● Records shown:
----------

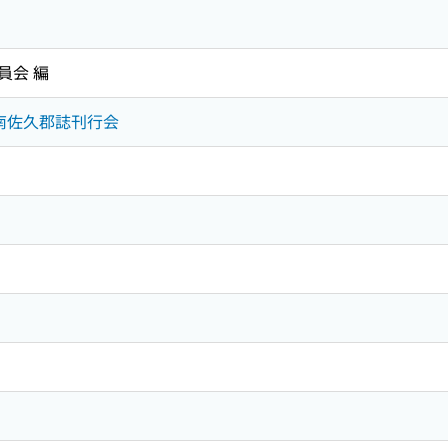
員会 編
野県南佐久郡誌刊行会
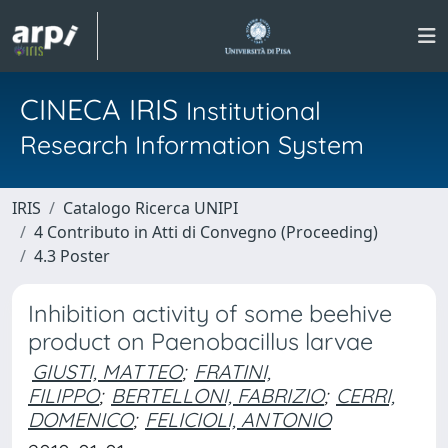
CINECA IRIS
Institutional
Research Information System
IRIS
Catalogo Ricerca UNIPI
4 Contributo in Atti di Convegno (Proceeding)
4.3 Poster
Inhibition activity of some beehive
product on Paenobacillus larvae
GIUSTI, MATTEO
;
FRATINI,
FILIPPO
;
BERTELLONI, FABRIZIO
;
CERRI,
DOMENICO
;
FELICIOLI, ANTONIO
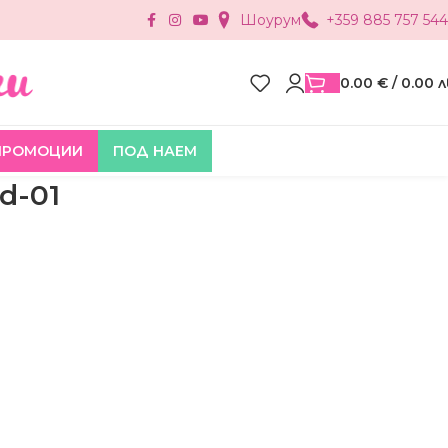
Шоурум
+359 885 757 544
0.00
€
/ 0.00 л
ПРОМОЦИИ
ПОД НАЕМ
d-01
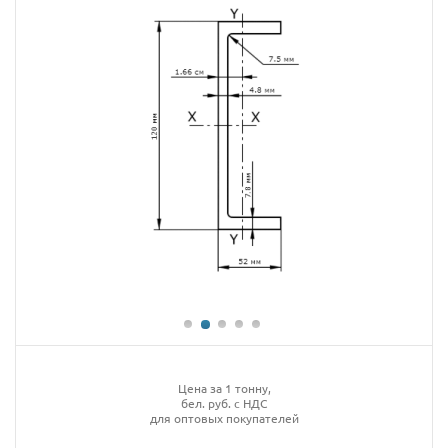
Цена за 1 тонну,
бел. руб. с НДС
для оптовых покупателей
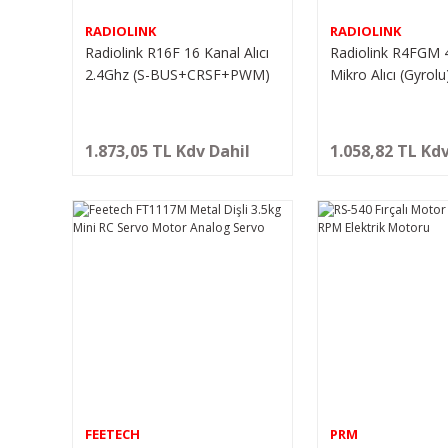
RADIOLINK
RADIOLINK
Radiolink R16F 16 Kanal Alıcı
Radiolink R4FGM 
2.4Ghz (S-BUS+CRSF+PWM)
Mikro Alıcı (Gyrolu
1.873,05 TL Kdv Dahil
1.058,82 TL Kdv
FEETECH
PRM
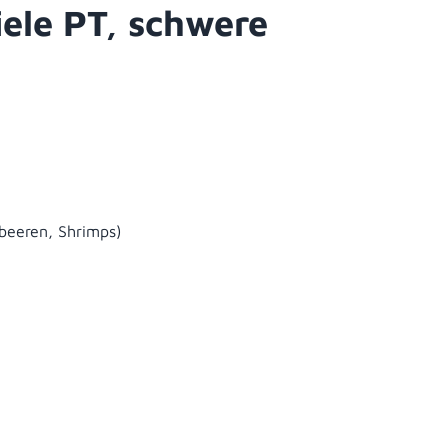
ele PT, schwere
dbeeren, Shrimps)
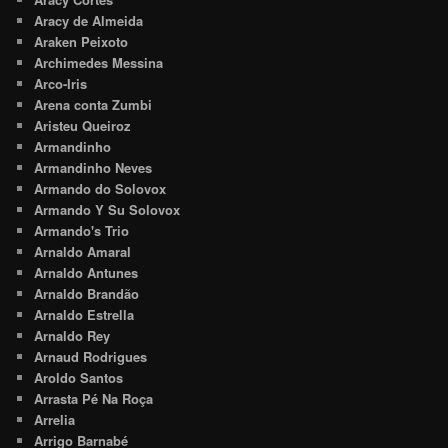
Aracy de Almeida
Araken Peixoto
Archimedes Messina
Arco-Iris
Arena conta Zumbi
Aristeu Queiroz
Armandinho
Armandinho Neves
Armando do Solovox
Armando Y Su Solovox
Armando's Trio
Arnaldo Amaral
Arnaldo Antunes
Arnaldo Brandão
Arnaldo Estrella
Arnaldo Rey
Arnaud Rodrigues
Aroldo Santos
Arrasta Pé Na Roça
Arrelia
Arrigo Barnabé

----------

● Work instructions: The records above are to be repeated exactly, with every picture removed from the copy.

● Response to this exercise:
員会 編
野県南佐久郡誌刊行会
CINECA IRIS
Institutional
Research Information System
IRIS
Catalogo Ricerca UNIPI
4 Contributo in Atti di Convegno (Proceeding)
4.3 Poster
Inhibition activity of some beehive
product on Paenobacillus larvae
GIUSTI, MATTEO
;
FRATINI,
FILIPPO
;
BERTELLONI, FABRIZIO
;
CERRI,
DOMENICO
;
FELICIOLI, ANTONIO
Шоурум
+359 885 757 544
0.00
€
/ 0.00 л
ПРОМОЦИИ
ПОД НАЕМ
d-01
Цена за 1 тонну,
бел. руб. с НДС
для оптовых покупателей
RADIOLINK
RADIOLINK
Radiolink R16F 16 Kanal Alıcı
Radiolink R4FGM 
2.4Ghz (S-BUS+CRSF+PWM)
Mikro Alıcı (Gyrolu
1.873,05 TL Kdv Dahil
1.058,82 TL Kdv
FEETECH
PRM
ele PT, schwere
dbeeren, Shrimps)
Aracy de Almeida
Araken Peixoto
Archimedes Messina
Arco-Iris
Arena conta Zumbi
Aristeu Queiroz
Armandinho
Armandinho Neves
Armando do Solovox
Armando Y Su Solovox
Armando's Trio
Arnaldo Amaral
Arnaldo Antunes
Arnaldo Brandão
Arnaldo Estrella
Arnaldo Rey
Arnaud Rodrigues
Aroldo Santos
Arrasta Pé Na Roça
Arrelia
Arrigo Barnabé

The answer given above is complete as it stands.